In line with our finding, Caramori and co-workers [8] have shown that normoalbuminuric patients with long-standing type 1 diabetes (particularly females with retinopathy and/or hypertension), with reduced measured GFR defined as < 90 ml/min/ 1.73 m2, had worse diabetic glomerulopathy lesions than patients with similar duration of diabetes and normal or increased GFR, suggesting that careful GFR measurements may be indicated in normoalbuminuric patients, especially females with hypertension and retinopathy.

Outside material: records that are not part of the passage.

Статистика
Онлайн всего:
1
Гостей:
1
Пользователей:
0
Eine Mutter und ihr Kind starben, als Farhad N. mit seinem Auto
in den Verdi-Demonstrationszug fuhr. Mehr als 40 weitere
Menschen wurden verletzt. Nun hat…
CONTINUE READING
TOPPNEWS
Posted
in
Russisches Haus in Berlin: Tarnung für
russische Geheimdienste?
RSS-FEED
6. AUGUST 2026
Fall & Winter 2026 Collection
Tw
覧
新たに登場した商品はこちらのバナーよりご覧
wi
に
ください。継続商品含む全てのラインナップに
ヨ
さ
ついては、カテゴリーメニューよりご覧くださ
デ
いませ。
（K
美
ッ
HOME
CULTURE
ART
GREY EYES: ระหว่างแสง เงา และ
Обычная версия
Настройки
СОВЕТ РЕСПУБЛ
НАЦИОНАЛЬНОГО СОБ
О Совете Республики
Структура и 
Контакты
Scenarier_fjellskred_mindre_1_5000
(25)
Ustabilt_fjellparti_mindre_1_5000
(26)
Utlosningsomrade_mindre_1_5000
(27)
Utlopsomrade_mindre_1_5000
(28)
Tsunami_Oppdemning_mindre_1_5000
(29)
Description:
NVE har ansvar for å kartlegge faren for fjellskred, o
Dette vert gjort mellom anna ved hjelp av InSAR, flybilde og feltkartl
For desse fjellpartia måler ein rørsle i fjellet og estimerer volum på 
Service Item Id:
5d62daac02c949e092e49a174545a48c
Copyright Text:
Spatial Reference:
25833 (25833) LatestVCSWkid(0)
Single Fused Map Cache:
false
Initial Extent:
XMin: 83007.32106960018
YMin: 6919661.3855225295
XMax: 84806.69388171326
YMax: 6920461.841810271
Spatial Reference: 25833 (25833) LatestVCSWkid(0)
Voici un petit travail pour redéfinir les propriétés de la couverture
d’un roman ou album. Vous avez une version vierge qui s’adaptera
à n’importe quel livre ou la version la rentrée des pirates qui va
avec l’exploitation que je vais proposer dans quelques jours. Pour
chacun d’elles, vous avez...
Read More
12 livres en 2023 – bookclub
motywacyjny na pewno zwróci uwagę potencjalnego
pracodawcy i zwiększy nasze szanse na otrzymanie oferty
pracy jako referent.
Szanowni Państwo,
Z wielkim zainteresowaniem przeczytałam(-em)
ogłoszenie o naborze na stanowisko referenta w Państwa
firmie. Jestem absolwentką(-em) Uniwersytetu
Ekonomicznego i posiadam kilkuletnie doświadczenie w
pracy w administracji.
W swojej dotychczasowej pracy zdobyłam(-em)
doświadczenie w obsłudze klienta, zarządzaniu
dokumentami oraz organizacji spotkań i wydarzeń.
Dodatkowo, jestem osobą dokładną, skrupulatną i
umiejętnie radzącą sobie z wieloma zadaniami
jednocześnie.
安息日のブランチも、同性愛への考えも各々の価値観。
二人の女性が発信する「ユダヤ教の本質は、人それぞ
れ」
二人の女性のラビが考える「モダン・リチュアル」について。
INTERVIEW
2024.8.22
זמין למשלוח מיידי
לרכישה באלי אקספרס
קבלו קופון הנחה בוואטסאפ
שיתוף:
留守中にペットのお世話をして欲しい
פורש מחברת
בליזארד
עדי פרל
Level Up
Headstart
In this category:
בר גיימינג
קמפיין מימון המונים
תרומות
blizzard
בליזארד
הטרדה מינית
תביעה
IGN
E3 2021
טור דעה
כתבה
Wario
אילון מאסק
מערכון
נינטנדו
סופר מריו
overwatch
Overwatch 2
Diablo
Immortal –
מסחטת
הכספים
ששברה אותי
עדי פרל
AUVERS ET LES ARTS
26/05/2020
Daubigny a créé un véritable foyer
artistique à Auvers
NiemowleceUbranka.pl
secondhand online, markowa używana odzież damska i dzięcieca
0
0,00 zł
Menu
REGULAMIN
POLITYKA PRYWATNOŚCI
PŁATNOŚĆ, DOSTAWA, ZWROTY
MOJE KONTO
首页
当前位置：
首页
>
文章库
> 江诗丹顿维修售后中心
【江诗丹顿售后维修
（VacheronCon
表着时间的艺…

Our study has limitations and strengths. Among the first ones, the follow-up duration is relatively short, although the mean age of patients (i.e. 45 ± 14 years) and long duration of disease (i.e. 18 ± 12 years) allowed us to develop significant number of renal events. Second, laboratory measures, including serum creatinine, were not measured in a single, centralized laboratory. This could lead to some variability (i.e. GFR). Moreover, albuminuria has been gathered only as a categorical trait, possibly contributing to variability of the outcome measure. Furthermore, follow-up data were available for the majority, but not all patients. Thus, the generalization of our findings should be cautious, as mortality from competitive risk was not positively collected in the missing subgroup.

On the other hand, the large sample-size and the homogeneous clinical features of patients, as well as the representative geographical distribution of the recruiting centers, contribute to a good representation of Italian real life clinical conditions.

Conclusions

Our data support the view that mild GFR reduction in patients with T1DM may be useful predictor of progression of GFR decline. Thus, microalbuminuria alone may not provide optimal identification of patients with T1DM at higher risk of renal impairment, measurements or estimation of GFR and identification of other risk factors will be surely useful.